Court Opinion

ID: 4208552
Source: CourtListenerOpinion
Date Created: 2017-10-03 15:00:54.483297+00
Date Added: 2024-06-11T07:47:39.563915
License: Public Domain

10-3819 (L); 12-3086
    Chen; Chen v. Sessions

                             UNITED STATES COURT OF APPEALS
                                 FOR THE SECOND CIRCUIT

                                   SUMMARY ORDER
RULINGS BY SUMMARY ORDER DO NOT HAVE PRECEDENTIAL EFFECT. CITATION TO A SUMMARY ORDER FILED
ON OR AFTER JANUARY 1, 2007, IS PERMITTED AND IS GOVERNED BY FEDERAL RULE OF APPELLATE
PROCEDURE 32.1 AND THIS COURT=S LOCAL RULE 32.1.1. WHEN CITING A SUMMARY ORDER IN A DOCUMENT
FILED WITH THIS COURT, A PARTY MUST CITE EITHER THE FEDERAL APPENDIX OR AN ELECTRONIC DATABASE
(WITH THE NOTATION “SUMMARY ORDER”). A PARTY CITING TO A SUMMARY ORDER MUST SERVE A COPY
OF IT ON ANY PARTY NOT REPRESENTED BY COUNSEL.

         At a stated term of the United States Court of Appeals for
    the Second Circuit, held at the Thurgood Marshall United States
    Courthouse, 40 Foley Square, in the City of New York, on the
    3rd day of October, two thousand seventeen.

    PRESENT:
             JON O. NEWMAN,
             DENNIS JACOBS,
             PIERRE N. LEVAL,
                  Circuit Judges.
    _____________________________________

    HUAN CHEN, AKA MU YANG PAN,
    CHENG JIANG, AKA CHANG JANG v. SESSIONS,                         10-3819(L),
    A090 347 477/478                                                 11-2004(Con)
    ____________________________________

    ZHONG DUAN CHEN v. SESSIONS,                                     12-3086
    A073 178 857
    _____________________________________

             UPON DUE CONSIDERATION of these petitions for review of

    Board of Immigration Appeals (“BIA”) decisions, it is hereby

    ORDERED, ADJUDGED, AND DECREED that the petitions for review

    are DENIED.
        These petitions challenge BIA decisions that reversed

grants of asylum by Immigration Judges (“IJ”), and declined to

reopen or remand to raise new bases for asylum.      The applicable

standards of review are well established.        See Jian Hui Shao

v. Mukasey, 546 F.3d 138, 157-58, 168-69 (2d Cir. 2008); see

also Wu Lin v. Lynch, 813 F.3d 122, 129 (2d Cir. 2016).

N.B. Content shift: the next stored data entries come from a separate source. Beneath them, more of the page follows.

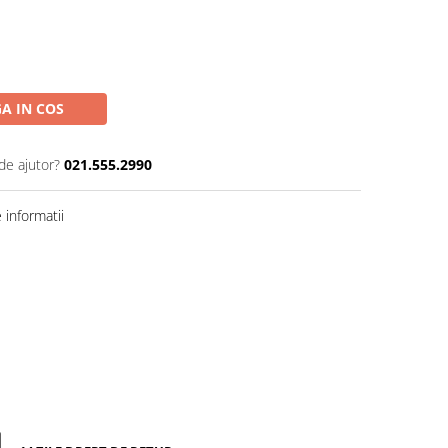
A IN COS
de ajutor?
021.555.2990
informatii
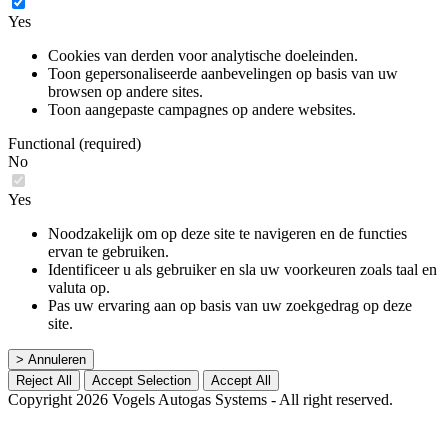
Yes
Cookies van derden voor analytische doeleinden.
Toon gepersonaliseerde aanbevelingen op basis van uw
browsen op andere sites.
Toon aangepaste campagnes op andere websites.
Functional (required)
No
Yes
Noodzakelijk om op deze site te navigeren en de functies
ervan te gebruiken.
Identificeer u als gebruiker en sla uw voorkeuren zoals taal en
valuta op.
Pas uw ervaring aan op basis van uw zoekgedrag op deze
site.
> Annuleren
Reject All
Accept Selection
Accept All
Copyright 2026 Vogels Autogas Systems - All right reserved.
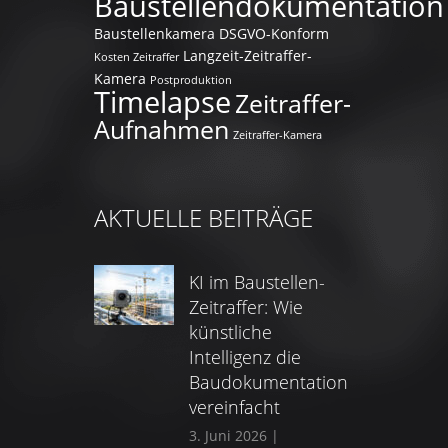
Baustellendokumentation
Baustellenkamera
DSGVO-Konform
Langzeit-Zeitraffer-
Kosten Zeitraffer
Kamera
Postproduktion
Timelapse
Zeitraffer-
Aufnahmen
Zeitraffer-Kamera
AKTUELLE BEITRÄGE
KI im Baustellen-
Zeitraffer: Wie
künstliche
Intelligenz die
Baudokumentation
vereinfacht
3. Juni 2026
|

        Petitioners, all natives and citizens of China, applied for

asylum and sought reopening based on claims that they fear

persecution because they have violated China’s population

control program with the birth of their children in the United

States.        For largely the same reasons as this Court set forth

in Jian Hui Shao, 546 F.3d at 156-73, we find no error in the

BIA’s determination on de novo review that Petitioners failed

to demonstrate an objectively reasonable fear of persecution

based on the birth of their children in the United States.

        Insofar as Petitioners’ motions to reopen and remand were

based on their practice of religion or Falun Gong in the United

States, the BIA did not err in finding that they failed to

demonstrate their prima facie eligibility for relief.          The

Petitioners did not submit evidence that Chinese authorities

are aware of, or likely to become aware of, their practices.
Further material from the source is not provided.